Now it is straightforward to show that

$$\displaystyle\begin{array}{rcl} \hat{\mathbf{b}}_{CLSE}^{(S)}& =& \mathbf{W}_{ S}(\mathbf{W}_{S}'\mathbf{G}'\mathbf{G}\mathbf{W}_{S})^{-1}\mathbf{W}_{ S}'\mathbf{G}'\mathbf{z}\ \\ & =& \mathbf{W}_{S}\mathbf{H}_{S}^{-1}\mathbf{L}_{ S}'\mathbf{T}_{S}'\mathbf{z} \\ & =& \mathbf{W}_{S}(\mathbf{L}_{S}'\mathbf{L}_{S})^{-1}\mathbf{L}_{ S}'\mathbf{T}_{S}'\mathbf{z} \\ & =& \mathbf{W}_{S}\mathbf{L}_{S}^{-1}\mathbf{T}_{ S}'\mathbf{z} \\ & =& \mathbf{W}_{S}(\mathbf{V}_{S}'\mathbf{W}_{S})^{-1}\mathbf{T}_{ S}'\mathbf{z} \\ & =& \hat{\mathbf{b}}_{PLSE}^{(S)}, {}\end{array}$$

(2.14)

and this establishes the equivalence between Eqs. (2.7) and (2.2).

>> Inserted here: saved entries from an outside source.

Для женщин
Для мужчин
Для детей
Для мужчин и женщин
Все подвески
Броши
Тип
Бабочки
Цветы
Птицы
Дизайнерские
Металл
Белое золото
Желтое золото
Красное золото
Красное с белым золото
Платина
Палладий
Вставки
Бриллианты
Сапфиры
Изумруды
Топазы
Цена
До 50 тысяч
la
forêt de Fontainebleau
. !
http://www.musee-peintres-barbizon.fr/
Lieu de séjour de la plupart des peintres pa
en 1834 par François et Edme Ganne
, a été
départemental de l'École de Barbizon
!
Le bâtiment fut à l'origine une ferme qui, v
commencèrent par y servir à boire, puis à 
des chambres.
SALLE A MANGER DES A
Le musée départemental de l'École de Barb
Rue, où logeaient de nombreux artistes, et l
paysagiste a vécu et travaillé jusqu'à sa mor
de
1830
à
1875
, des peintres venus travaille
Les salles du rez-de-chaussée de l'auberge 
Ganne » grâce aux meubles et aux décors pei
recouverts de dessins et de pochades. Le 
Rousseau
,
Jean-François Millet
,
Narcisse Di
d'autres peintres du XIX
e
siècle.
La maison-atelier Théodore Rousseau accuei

The PLSE of regression parameters reduces to the OLSE if S = rank(G) (when rank(G) < P, we use G ⁺, which is the Moore-Penrose inverse of G, in lieu of (G′G)⁻¹ G in the OLSE for regression coefficients).

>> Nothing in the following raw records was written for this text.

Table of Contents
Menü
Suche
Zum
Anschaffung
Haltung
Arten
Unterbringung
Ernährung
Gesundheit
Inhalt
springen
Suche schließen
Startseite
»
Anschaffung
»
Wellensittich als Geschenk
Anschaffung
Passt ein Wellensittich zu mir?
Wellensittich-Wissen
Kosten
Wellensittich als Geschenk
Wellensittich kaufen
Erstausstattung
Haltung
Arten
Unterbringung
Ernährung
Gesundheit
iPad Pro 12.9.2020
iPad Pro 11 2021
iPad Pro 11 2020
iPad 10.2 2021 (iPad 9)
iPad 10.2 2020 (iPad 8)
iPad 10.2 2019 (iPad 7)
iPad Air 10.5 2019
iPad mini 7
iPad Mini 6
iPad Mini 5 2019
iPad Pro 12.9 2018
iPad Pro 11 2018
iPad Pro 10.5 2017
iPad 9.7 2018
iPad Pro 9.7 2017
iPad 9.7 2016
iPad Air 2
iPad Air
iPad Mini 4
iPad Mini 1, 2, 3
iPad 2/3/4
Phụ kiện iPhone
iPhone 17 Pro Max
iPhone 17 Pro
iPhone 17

3 Relations to the Lanczos Bidiagonalization Method

It has been pointed out (Eldén 2004) that PLS1 described above is equivalent to the following Lanczos bidiagonalization algorithm:

The Lanczos Bidiagonalization (LBD) Algorithm

Step 1.:

Column-wise center G, and compute u ₁ = G′z∕ | | G′z | | and q ₁ = Gu ₁∕δ ₁, where δ ₁ = | | Gu ₁ | | .

Step 2.:

For i = 2, ⋯ , S (this is the same S as in PLS1),

(a)
Compute γ _i−1 u _i = G′q _i−1 −δ _i−1 u _i−1.
(b)
Compute δ _i q _i = Gu _i −γ _i−1 q _i−1.

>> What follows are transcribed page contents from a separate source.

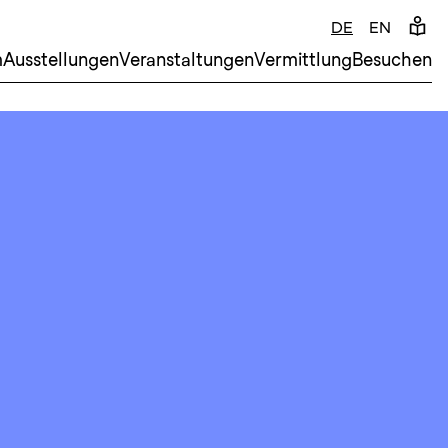
DE
EN
m
Ausstellungen
Veranstaltungen
Vermittlung
Besuchen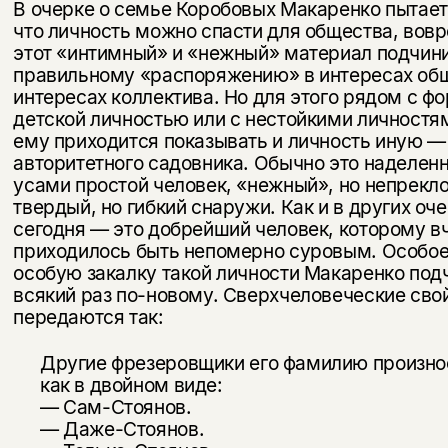
В очерке о семье Коробовых Макаренко пытает
что личность можно спасти для общества, вов
этот «интимный» и «нежный» материал подчин
правильному «распоряжению» в интересах обще
интересах коллектива. Но для этого рядом с 
детской личностью или с нестойкими личностя
ему приходится пока­зывать и личность иную —
авторитетного садовника. Обычно это наделе
усами простой человек, «нежный», но непрекл
твердый, но гибкий снаружи. Как и в других оче
сего­дня — это добрейший человек, которому в
приходилось быть непомерно суровым. Особое
особую закалку такой личности Макаренко под­
всякий раз по-новому. Сверхчеловеческие сво
пе­редаются так:
Другие фрезеровщики его фамилию произнос
как в двойном виде:
— Сам-Стоянов.
— Даже-Стоянов.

Scalars γ _i−1 and δ _i (i = 2, ⋯ , S) are the normalization factors to make | | u _i | | = 1 and | | q _i−1 | | = 1, respectively.

Let U _S and Q _S represent the collections of u _i and q _i for i = 1, ⋯ , S. It has been shown (Eldén 2004, Proposition 3.1) that these two matrices are essentially the same as W _S and T _S, respectively, obtained in PLS1. Here “essentially” means that these two matrices are identical to W _S and T _S except that the even columns of U _S and Q _S are reflected (i.e., have their sign reversed). We show this explicitly for u ₂ and q ₂ (i.e., u ₂ = −w ₂ and q ₂ = −t ₂). It is obvious from Step 1 of the two algorithms that

$$\displaystyle{ \mathbf{w}_{1} = \mathbf{u}_{1}\hspace{5.69054pt} \mbox{ and}\hspace{5.69054pt} \mathbf{t}_{1} = \mathbf{q}_{1}. }$$

(2.15)

Let α ₁ = | | G′z | | . Then

$$\displaystyle\begin{array}{rcl} \mathbf{w}_{2}& \propto & \mathbf{G}'\mathbf{Q}_{Gw_{1}}\mathbf{z}\quad \mbox{ (from Step 2.4 of the PLS1 algorithm)} \\ & =& \mathbf{G}'\mathbf{z} -\mathbf{G}'\mathbf{G}\mathbf{w}_{1}(\mathbf{w}_{1}'\mathbf{G}'\mathbf{G}\mathbf{w}_{1})^{-1}\mathbf{w}_{ 1}'\mathbf{G}'\mathbf{z} \\ & =& \alpha _{1}(\mathbf{w}_{1} -\mathbf{G}'\mathbf{G}\mathbf{w}_{1}/\delta _{1}^{2}) {}\end{array}$$

(2.16)

$$\displaystyle\begin{array}{rcl} & \propto & -\mathbf{G}'\mathbf{G}\mathbf{w}_{1}/\delta _{1} +\delta _{1}\mathbf{w}_{1},{}\end{array}$$

(2.17)

where ∝ means “proportional.” To obtain the last expression, we multiplied Eq. (2.16) by δ ₁∕α ₁ ( > 0). This last expression is proportional to −u ₂, where u ₂ ∝ G′Gu ₁∕δ ₁ −δ ₁ u ₁ from Step 2(a) of the Lanczos algorithm. This implies u ₂ = −w ₂, because both u ₂ and w ₂ are normalized.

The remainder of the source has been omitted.